Is the backend to choreograph the data between producer, consumer and services. The data is organized in topics – these are the change data queues – and schemas, the business objects. Within a topic the data is processed strictly in order, so for a perfect transactional guarantee all data has to go through a single topic at the costs of less parallel processing.

Architecture

The heart and sole of the solution is Apache Kafka. It is the backend allowing to produce data, consume data and to attach microservices to process the data. 

One part of Kafka is the schema registry, a store where the logical data model of all data structures is maintained. But this data model is not as rigid as with databases, it is more Big Data orientated supporting schema evolution, extension concepts, backward and forward compatibility etc. Another part is a Metadata store to keep track of the lineage of services and the current landscape.

Although producers and consumers can interact with Kafka directly via the native TCP protocol, in most cases the data should be streamed via https, hence no holes have to be pocked into the corporate network firewalls.

Kafka also supports streaming transformations to implement various services. The consumers are – required permissions assumed – free to choose whatever data they want to consume and when.

Data Model

Kafka itself can deal with any kind of payload. This flexibility is nice but data integration without even knowing the structure is, well, difficult.
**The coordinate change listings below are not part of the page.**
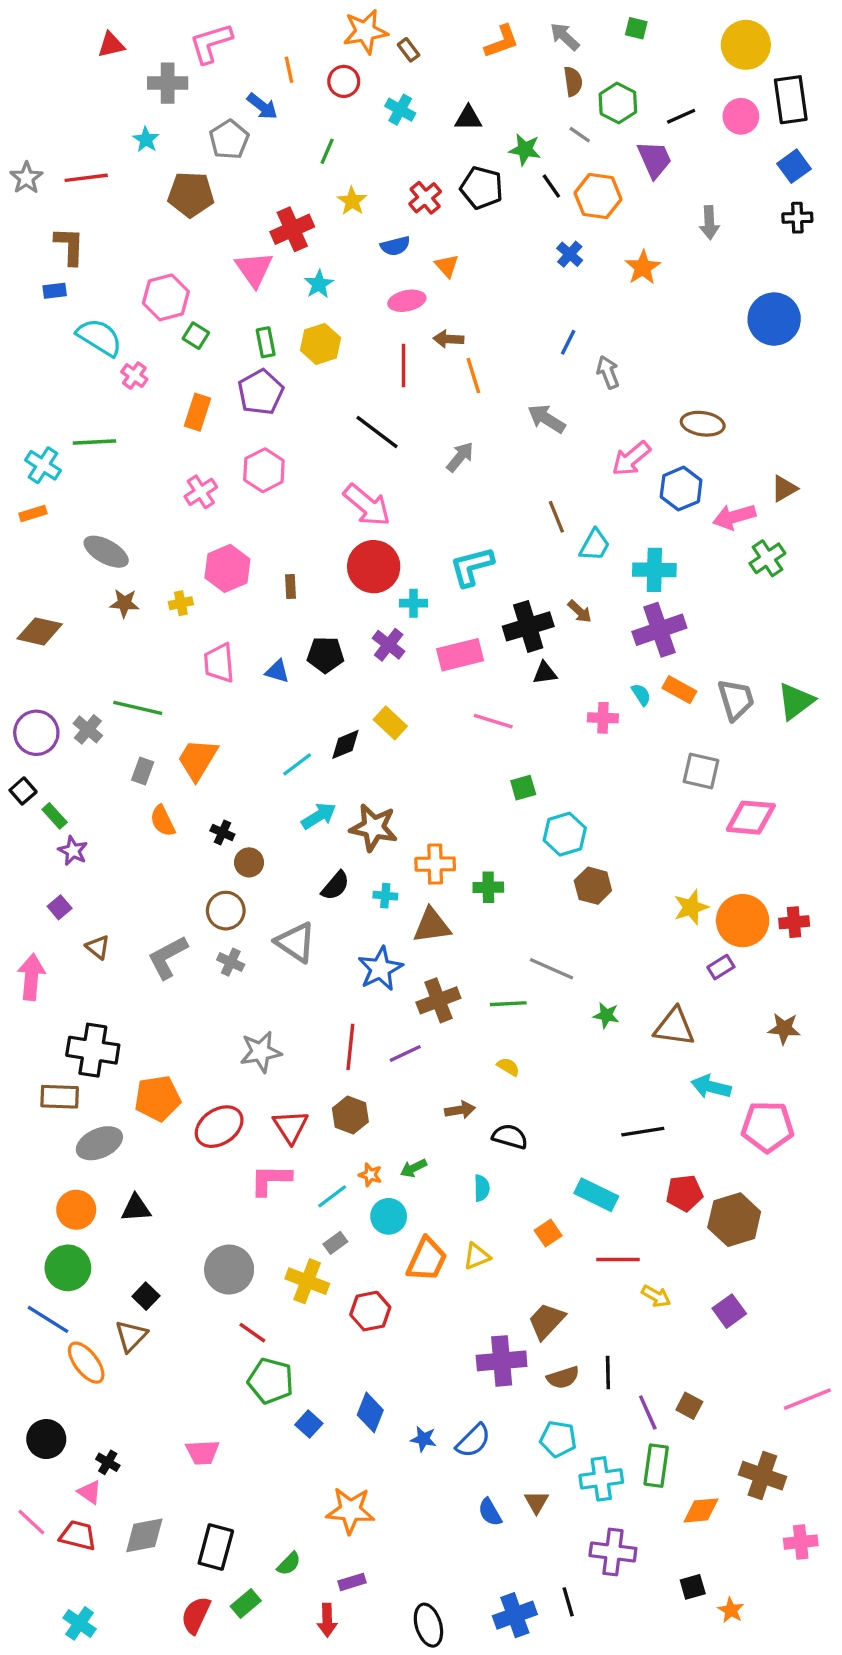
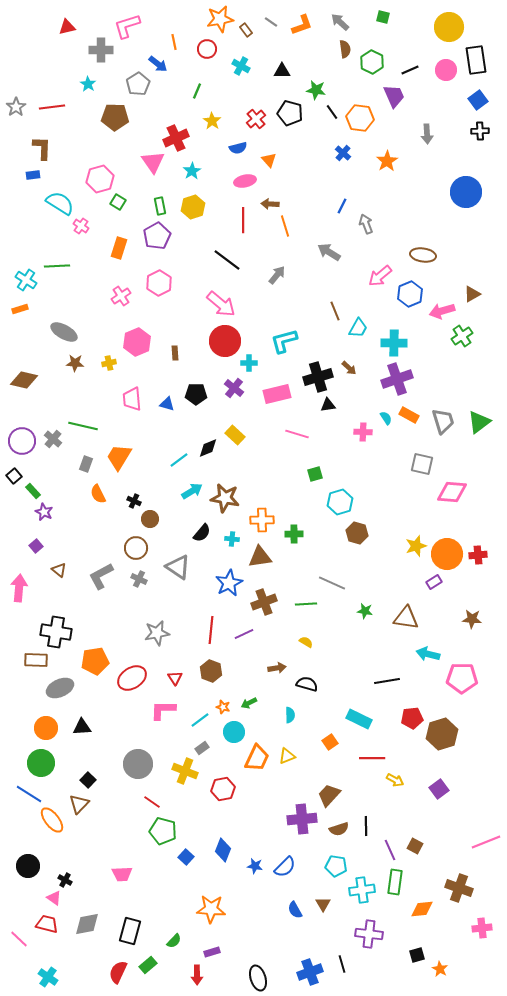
gray line: (580, 135) -> (271, 22), moved
red triangle: (291, 1127) -> (175, 678), size x0.7
pink line: (31, 1522) -> (19, 939), moved

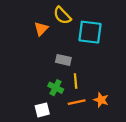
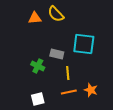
orange triangle: (41, 29) -> (35, 18), moved, turned 40
cyan square: (90, 32) -> (84, 44), moved
green cross: (56, 88) -> (38, 66), moved

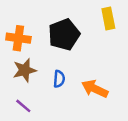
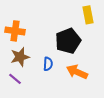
black pentagon: (64, 34) -> (68, 41), moved
purple line: (23, 106) -> (15, 79), moved

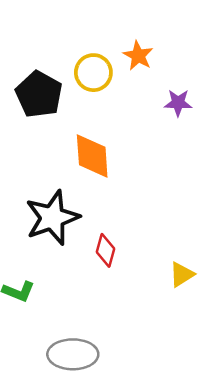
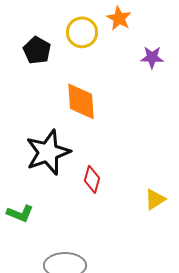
black pentagon: (39, 94) -> (37, 50), size x0.7

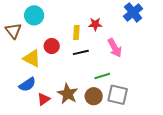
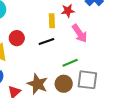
red star: (95, 24) -> (68, 11), moved
yellow rectangle: (76, 33) -> (52, 21), moved

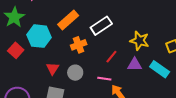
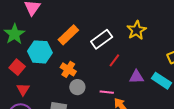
yellow star: (140, 41) -> (137, 30), moved, turned 30
orange cross: (79, 45) -> (68, 69), moved, turned -35
red line: (111, 57) -> (114, 60), moved
red triangle: (52, 69) -> (23, 89), moved

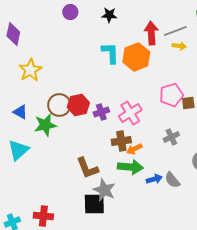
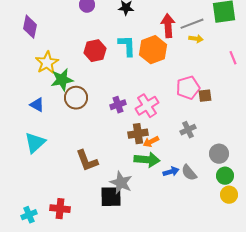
red hexagon: (78, 105) -> (95, 51), moved
green star: (45, 125) -> (62, 80), moved
brown L-shape: (87, 168) -> (87, 161), moved

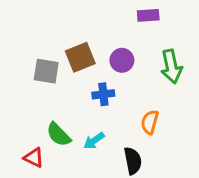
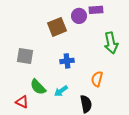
brown square: (80, 57) -> (57, 27), moved
purple circle: (122, 60) -> (79, 16), moved
gray square: (46, 71) -> (25, 56), moved

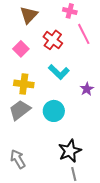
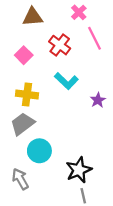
pink cross: (70, 11) -> (79, 12), turned 32
brown triangle: (29, 15) -> (33, 17), turned 42
cyan circle: (54, 111) -> (39, 151), moved

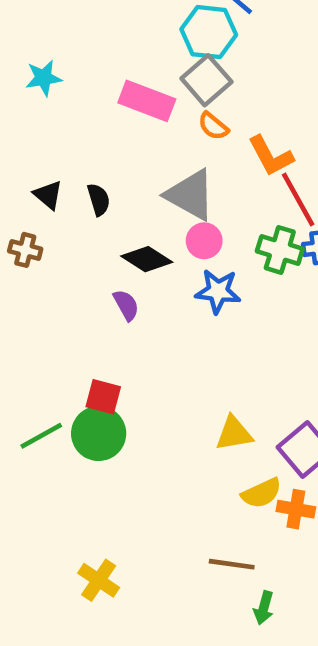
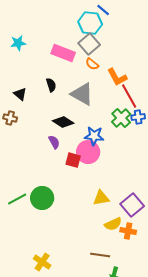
black semicircle: (99, 200) -> (51, 85), moved
pink circle: (204, 241) -> (88, 152), moved, size x1.5
green cross: (280, 250) -> (121, 118), turned 30
red square: (103, 397) -> (73, 160), moved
Therefore Kafka is backed by a schema registry where all known schemas are available, including additional metadata, and producers have the task to produce the data according to the structure and the rules of the schemas. Having said that, producers can create or extend schemas automatically.

 

On the root level, each schema has additional fields about record origin, time of change, type of change.

On the root level is a structure to store transformation results. Every producer and service can add information. As a result the consumer knows what transformations a record did undergo. For example a FileProducer can explain that one line ended premature and categorize that fact as a warning. A validation service can complain that a field was not set although it should have been.

Every record level has an Extension array. This is an opportunity to store any data as key-value pairs without the need to modify the data model at all.

For example the logical data model defines a field GENDER as a string but the source system has a number instead where “1” stands for “female”. Could be interesting to add the original number for auditing reasons. Hence the producer adds the key-value pair “Gender original value” = 1 into the Extension array.

Although a relational schema is possible, as one producer is generating the data for many consumers and services, the suggestion is to go more towards sending business objects.

In the left side example the data is stored in two tables in the source, the order header and the line items table. But instead of sending change information on each of the two tables, produce the entire sales order, with the line items being a sub-array of the order. Yes, that requires a join but better join once than every consumer has to perform the join individually.